Return the full set of entries precisely. Do not carry over any pictures.

===== Supplied data =====

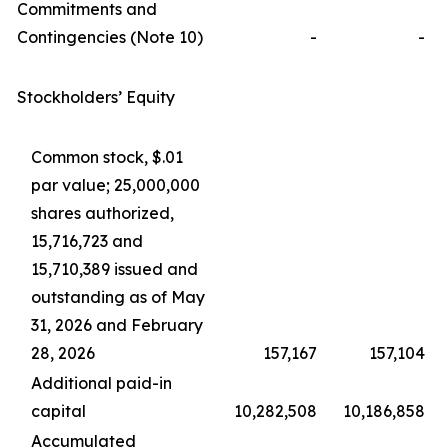
Commitments and
Contingencies (Note 10)
-
-
Stockholders’ Equity
Common stock, $.01
par value; 25,000,000
shares authorized,
15,716,723 and
15,710,389 issued and
outstanding as of May
31, 2026 and February
28, 2026
157,167
157,104
Additional paid-in
capital
10,282,508
10,186,858
Accumulated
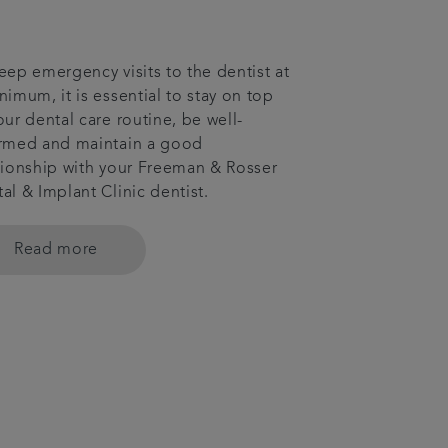
eep emergency visits to the dentist at
nimum, it is essential to stay on top
our dental care routine, be well-
rmed and maintain a good
tionship with your Freeman & Rosser
al & Implant Clinic dentist.
Read more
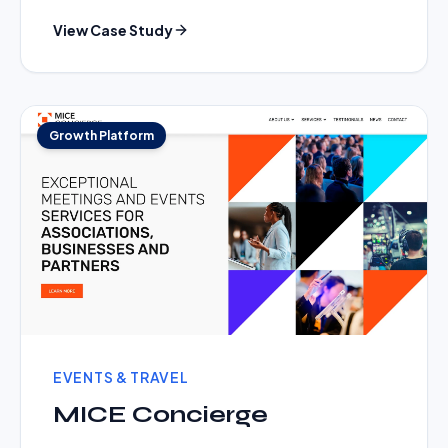
View Case Study
Growth Platform
EVENTS & TRAVEL
MICE Concierge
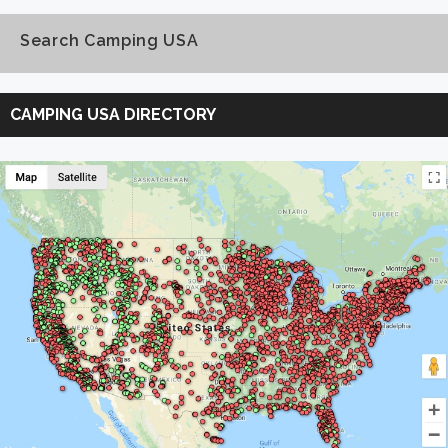
Search Camping USA
Search
Camping
CAMPING USA DIRECTORY
USA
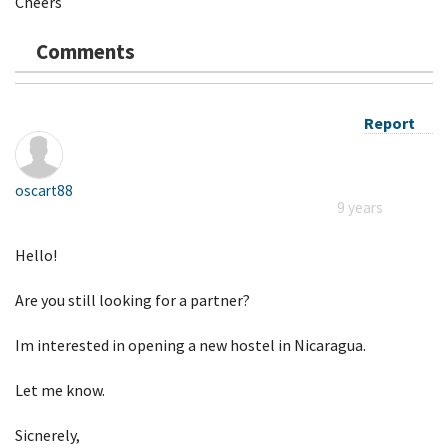
Cheers
Comments
Report
oscart88
9 years
Hello!
Are you still looking for a partner?
Im interested in opening a new hostel in Nicaragua.
Let me know.
Sicnerely,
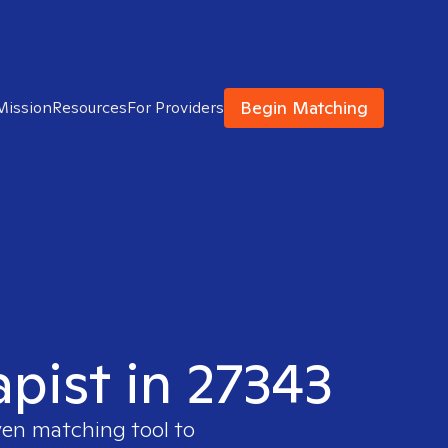
Begin Matching
Mission
Resources
For Providers
apist in 27343
ven matching tool to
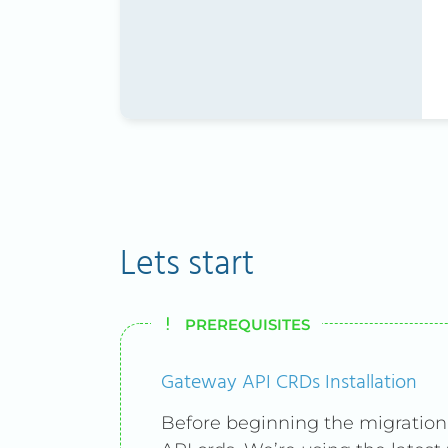
Lets start
PREREQUISITES
Gateway API CRDs Installation
Before beginning the migration,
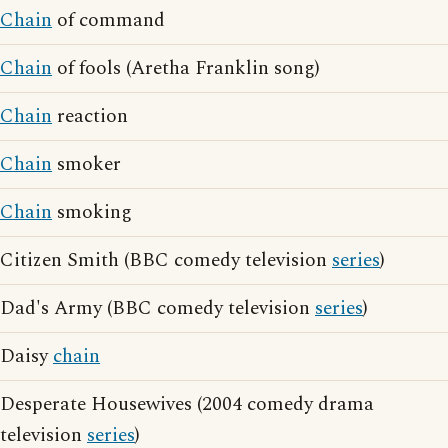
Chain
of command
Chain
of fools (Aretha Franklin song)
Chain
reaction
Chain
smoker
Chain
smoking
Citizen Smith (BBC comedy television
series
)
Dad's Army (BBC comedy television
series
)
Daisy
chain
Desperate Housewives (2004 comedy drama
television
series
)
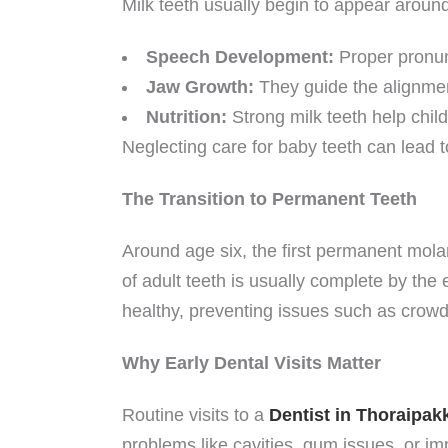
Milk teeth usually begin to appear aroun
Speech Development:
Proper pronunc
Jaw Growth:
They guide the alignmen
Nutrition:
Strong milk teeth help child
Neglecting care for baby teeth can lead to
The Transition to Permanent Teeth
Around age six, the first permanent molar
of adult teeth is usually complete by the
healthy, preventing issues such as crowd
Why Early Dental Visits Matter
Routine visits to a
Dentist in Thoraipa
problems like cavities, gum issues, or i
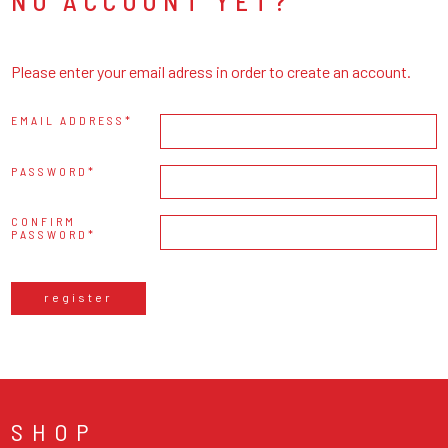
NO ACCOUNT YET?
Please enter your email adress in order to create an account.
EMAIL ADDRESS
PASSWORD
CONFIRM
PASSWORD
register
SHOP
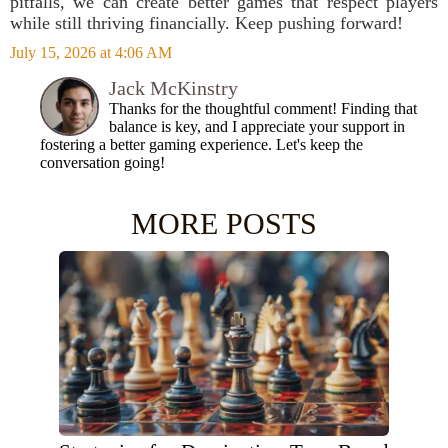
pitfalls, we can create better games that respect players
while still thriving financially. Keep pushing forward!
July 15, 2026 at 4:06 AM
Jack McKinstry
Thanks for the thoughtful comment! Finding that
balance is key, and I appreciate your support in
fostering a better gaming experience. Let's keep the
conversation going!
MORE POSTS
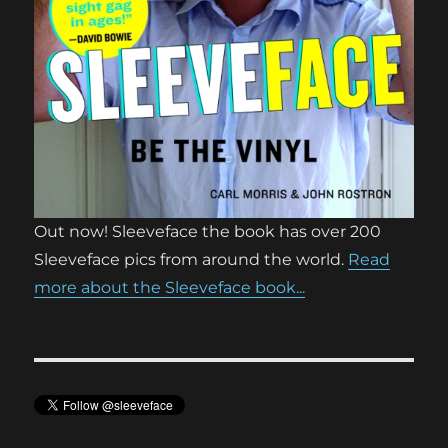
Out now! Sleeveface the book has over 200
Sleeveface pics from around the world.
Read
more about the Sleeveface book...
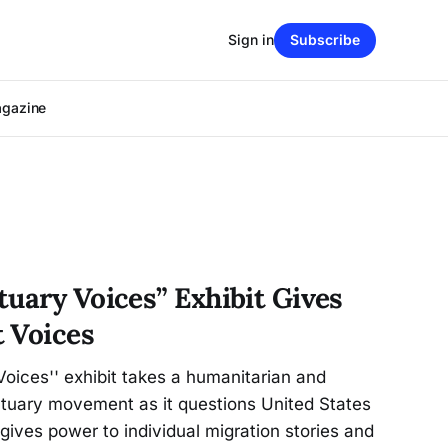
Sign in
Subscribe
agazine
tuary Voices” Exhibit Gives
 Voices
oices'' exhibit takes a humanitarian and
ctuary movement as it questions United States
o gives power to individual migration stories and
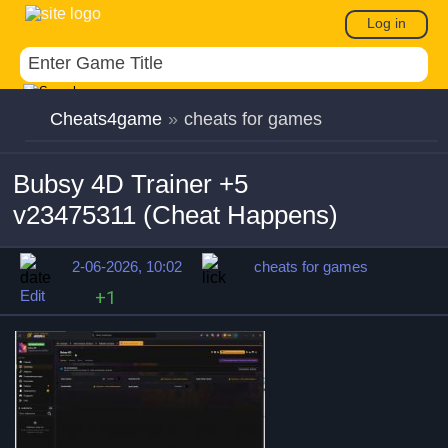
Log in
Cheats4game
»
cheats for games
Bubsy 4D Trainer +5
v23475311 (Cheat Happens)
2-06-2026, 10:02
cheats for games
Edit
+1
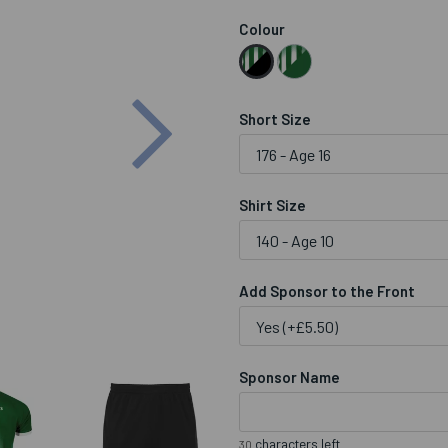
Colour
Next
Short Size
Shirt Size
Add Sponsor to the Front
Sponsor Name
characters left
30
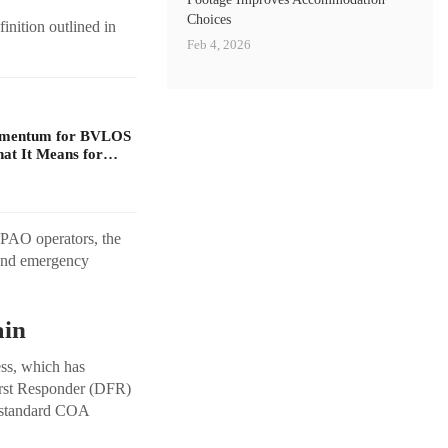
Choices
inition outlined in
Feb 4, 2026
omentum for BVLOS
at It Means for…
-PAO operators, the
 and emergency
ain
ss, which has
irst Responder (DFR)
s, standard COA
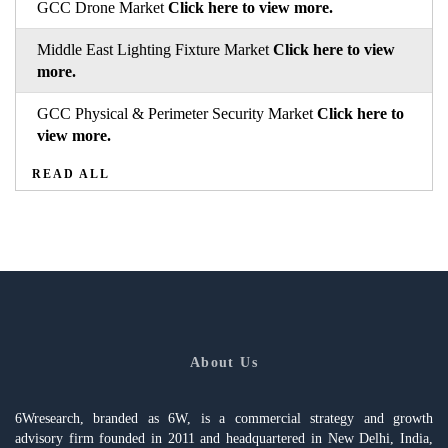
GCC Drone Market
Click here to view more.
Middle East Lighting Fixture Market
Click here to view
more.
GCC Physical & Perimeter Security Market
Click here to
view more.
READ ALL
About Us
6Wresearch, branded as 6W, is a commercial strategy and growth
advisory firm founded in 2011 and headquartered in New Delhi, India,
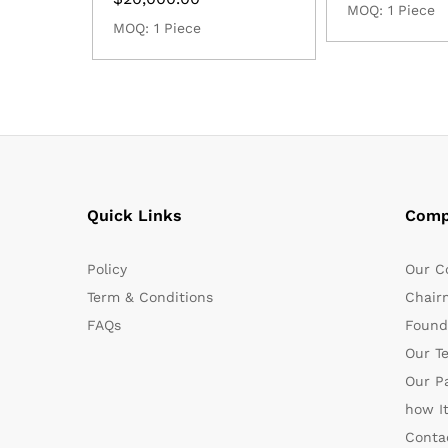
MOQ: 1 Piece
MOQ: 1 Piece
Quick Links
Comp
Policy
Our C
Term & Conditions
Chair
FAQs
Found
Our T
Our P
how I
Conta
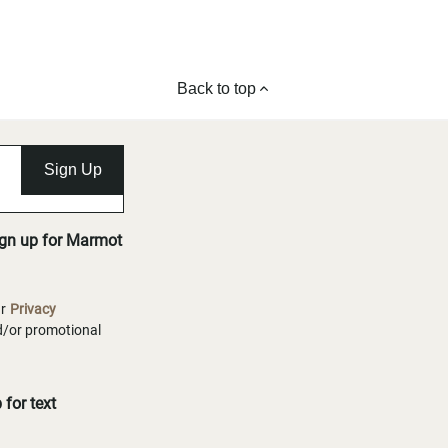
Back to top
Sign Up
ign up for Marmot
ur
Privacy
nd/or promotional
for text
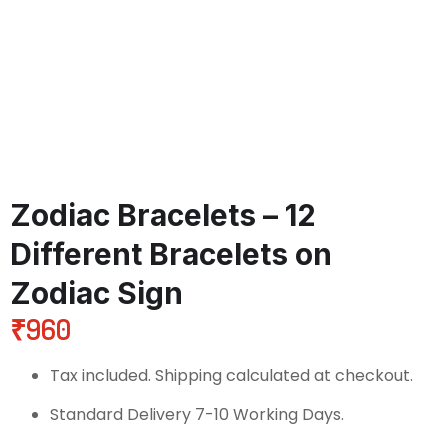
Zodiac Bracelets – 12
Different Bracelets on
Zodiac Sign
₹
960
Tax included. Shipping calculated at checkout.
Standard Delivery 7-10 Working Days.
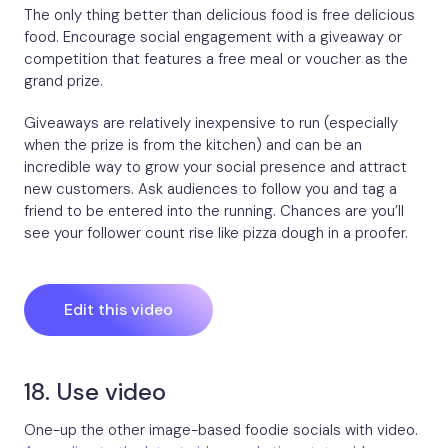
The only thing better than delicious food is free delicious
food. Encourage social engagement with a giveaway or
competition that features a free meal or voucher as the
grand prize.
Giveaways are relatively inexpensive to run (especially
when the prize is from the kitchen) and can be an
incredible way to grow your social presence and attract
new customers. Ask audiences to follow you and tag a
friend to be entered into the running. Chances are you’ll
see your follower count rise like pizza dough in a proofer.
Edit this video
18. Use video
One-up the other image-based foodie socials with video.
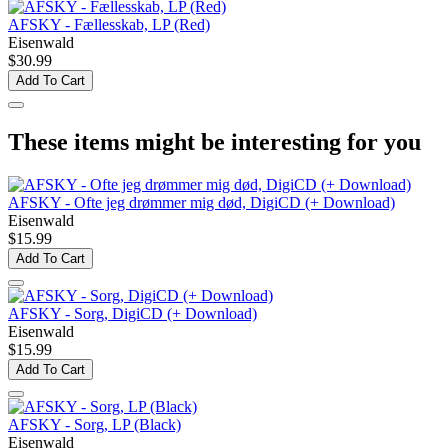
AFSKY - Fællesskab, LP (Red)
Eisenwald
$30.99
Add To Cart
These items might be interesting for you
AFSKY - Ofte jeg drømmer mig død, DigiCD (+ Download)
Eisenwald
$15.99
Add To Cart
AFSKY - Sorg, DigiCD (+ Download)
Eisenwald
$15.99
Add To Cart
AFSKY - Sorg, LP (Black)
Eisenwald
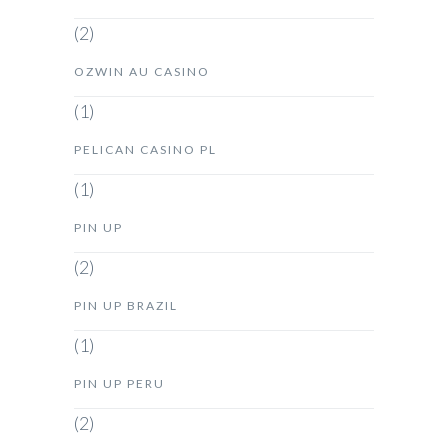
(2)
OZWIN AU CASINO
(1)
PELICAN CASINO PL
(1)
PIN UP
(2)
PIN UP BRAZIL
(1)
PIN UP PERU
(2)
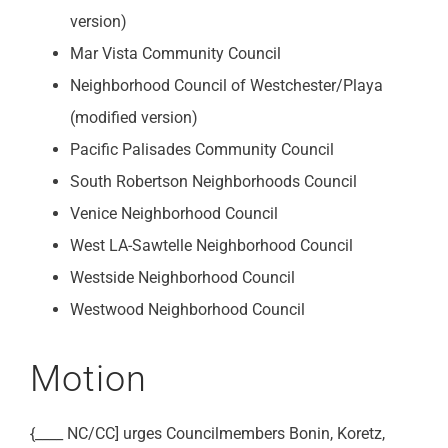
version)
Mar Vista Community Council
Neighborhood Council of Westchester/Playa
(modified version)
Pacific Palisades Community Council
South Robertson Neighborhoods Council
Venice Neighborhood Council
West LA-Sawtelle Neighborhood Council
Westside Neighborhood Council
Westwood Neighborhood Council
Motion
{____ NC/CC] urges Councilmembers Bonin, Koretz,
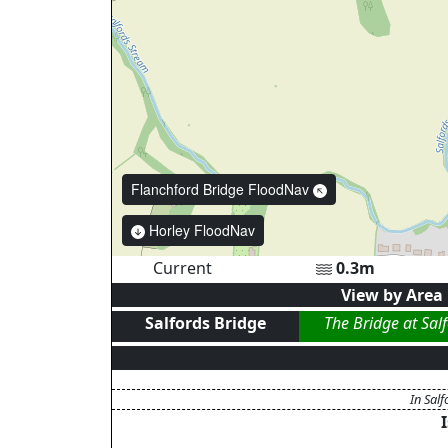
Flanchford Bridge FloodNav
Horley FloodNav
Current
0.3
m
View by Area
Salfords Bridge
The Bridge at Sal
In Salf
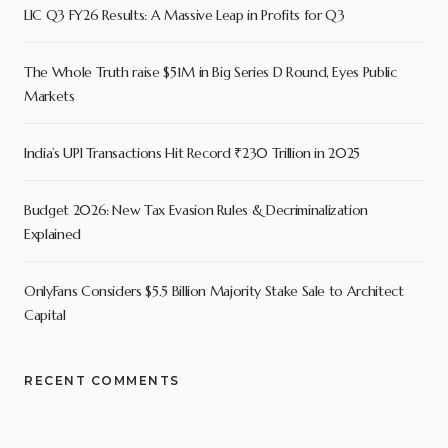
LIC Q3 FY26 Results: A Massive Leap in Profits for Q3
The Whole Truth raise $51M in Big Series D Round, Eyes Public
Markets
India’s UPI Transactions Hit Record ₹230 Trillion in 2025
Budget 2026: New Tax Evasion Rules & Decriminalization
Explained
OnlyFans Considers $5.5 Billion Majority Stake Sale to Architect
Capital
RECENT COMMENTS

=====

-- Response box --
Commitments and
Contingencies (Note 10)
-
-
Stockholders’ Equity
Common stock, $.01
par value; 25,000,000
shares authorized,
15,716,723 and
15,710,389 issued and
outstanding as of May
31, 2026 and February
28, 2026
157,167
157,104
Additional paid-in
capital
10,282,508
10,186,858
Accumulated
eep emergency visits to the dentist at
nimum, it is essential to stay on top
our dental care routine, be well-
rmed and maintain a good
tionship with your Freeman & Rosser
al & Implant Clinic dentist.
Read more
View Case Study
Growth Platform
EVENTS & TRAVEL
MICE Concierge
Search Camping USA
Search
Camping
CAMPING USA DIRECTORY
USA
Cheers
Comments
Report
oscart88
9 years
Hello!
Are you still looking for a partner?
Im interested in opening a new hostel in Nicaragua.
Let me know.
Sicnerely,
Begin Matching
Mission
Resources
For Providers
apist in 27343
ven matching tool to
Lets start
PREREQUISITES
Gateway API CRDs Installation
Before beginning the migration,
Chain
of command
Chain
of fools (Aretha Franklin song)
Chain
reaction
Chain
smoker
Chain
smoking
Citizen Smith (BBC comedy television
series
)
Dad's Army (BBC comedy television
series
)
Daisy
chain
Desperate Housewives (2004 comedy drama
television
series
)
Milk teeth usually begin to appear aroun
Speech Development:
Proper pronunc
Jaw Growth:
They guide the alignmen
Nutrition:
Strong milk teeth help child
Neglecting care for baby teeth can lead to
The Transition to Permanent Teeth
Around age six, the first permanent molar
of adult teeth is usually complete by the
healthy, preventing issues such as crowd
Why Early Dental Visits Matter
Routine visits to a
Dentist in Thoraipa
problems like cavities, gum issues, or i
NO ACCOUNT YET?
Please enter your email adress in order to create an account.
EMAIL ADDRESS
PASSWORD
CONFIRM
PASSWORD
register
SHOP
pitfalls, we can create better games that respect players
while still thriving financially. Keep pushing forward!
July 15, 2026 at 4:06 AM
Jack McKinstry
Thanks for the thoughtful comment! Finding that
balance is key, and I appreciate your support in
fostering a better gaming experience. Let's keep the
conversation going!
MORE POSTS
Out now! Sleeveface the book has over 200
Sleeveface pics from around the world.
Read
more about the Sleeveface book...
Sign in
Subscribe
agazine
tuary Voices” Exhibit Gives
 Voices
oices'' exhibit takes a humanitarian and
ctuary movement as it questions United States
o gives power to individual migration stories and
Log in
Cheats4game
»
cheats for games
Bubsy 4D Trainer +5
v23475311 (Cheat Happens)
2-06-2026, 10:02
cheats for games
Edit
+1
Colour
Next
Short Size
Shirt Size
Add Sponsor to the Front
Sponsor Name
characters left
30
Choices
inition outlined in
Feb 4, 2026
omentum for BVLOS
at It Means for…
-PAO operators, the
 and emergency
ain
ss, which has
irst Responder (DFR)
s, standard COA
GCC Drone Market
Click here to view more.
Middle East Lighting Fixture Market
Click here to view
more.
GCC Physical & Perimeter Security Market
Click here to
view more.
READ ALL
About Us
6Wresearch, branded as 6W, is a commercial strategy and growth
advisory firm founded in 2011 and headquartered in New Delhi, India,
MOQ: 1 Piece
MOQ: 1 Piece
Quick Links
Comp
Policy
Our C
Term & Conditions
Chair
FAQs
Found
Our T
Our P
how I
Conta
Back to top
Sign Up
ign up for Marmot
ur
Privacy
nd/or promotional
for text
Zodiac Bracelets – 12
Different Bracelets on
Zodiac Sign
₹
960
Tax included. Shipping calculated at checkout.
Standard Delivery 7-10 Working Days.
The only thing better than delicious food is free delicious
food. Encourage social engagement with a giveaway or
competition that features a free meal or voucher as the
grand prize.
Giveaways are relatively inexpensive to run (especially
when the prize is from the kitchen) and can be an
incredible way to grow your social presence and attract
new customers. Ask audiences to follow you and tag a
friend to be entered into the running. Chances are you’ll
see your follower count rise like pizza dough in a proofer.
Edit this video
18. Use video
One-up the other image-based foodie socials with video.
AFSKY - Fællesskab, LP (Red)
Eisenwald
$30.99
Add To Cart
These items might be interesting for you
AFSKY - Ofte jeg drømmer mig død, DigiCD (+ Download)
Eisenwald
$15.99
Add To Cart
AFSKY - Sorg, DigiCD (+ Download)
Eisenwald
$15.99
Add To Cart
AFSKY - Sorg, LP (Black)
Eisenwald
(2)
OZWIN AU CASINO
(1)
PELICAN CASINO PL
(1)
PIN UP
(2)
PIN UP BRAZIL
(1)
PIN UP PERU
(2)
version)
Mar Vista Community Council
Neighborhood Council of Westchester/Playa
(modified version)
Pacific Palisades Community Council
South Robertson Neighborhoods Council
Venice Neighborhood Council
West LA-Sawtelle Neighborhood Council
Westside Neighborhood Council
Westwood Neighborhood Council
Motion
{____ NC/CC] urges Councilmembers Bonin, Koretz,
Flanchford Bridge FloodNav
Horley FloodNav
Current
0.3
m
View by Area
Salfords Bridge
The Bridge at Sal
In Salf
LIC Q3 FY26 Results: A Massive Leap in Profits for Q3
The Whole Truth raise $51M in Big Series D Round, Eyes Public
Markets
India’s UPI Transactions Hit Record ₹230 Trillion in 2025
Budget 2026: New Tax Evasion Rules & Decriminalization
Explained
OnlyFans Considers $5.5 Billion Majority Stake Sale to Architect
Capital
RECENT COMMENTS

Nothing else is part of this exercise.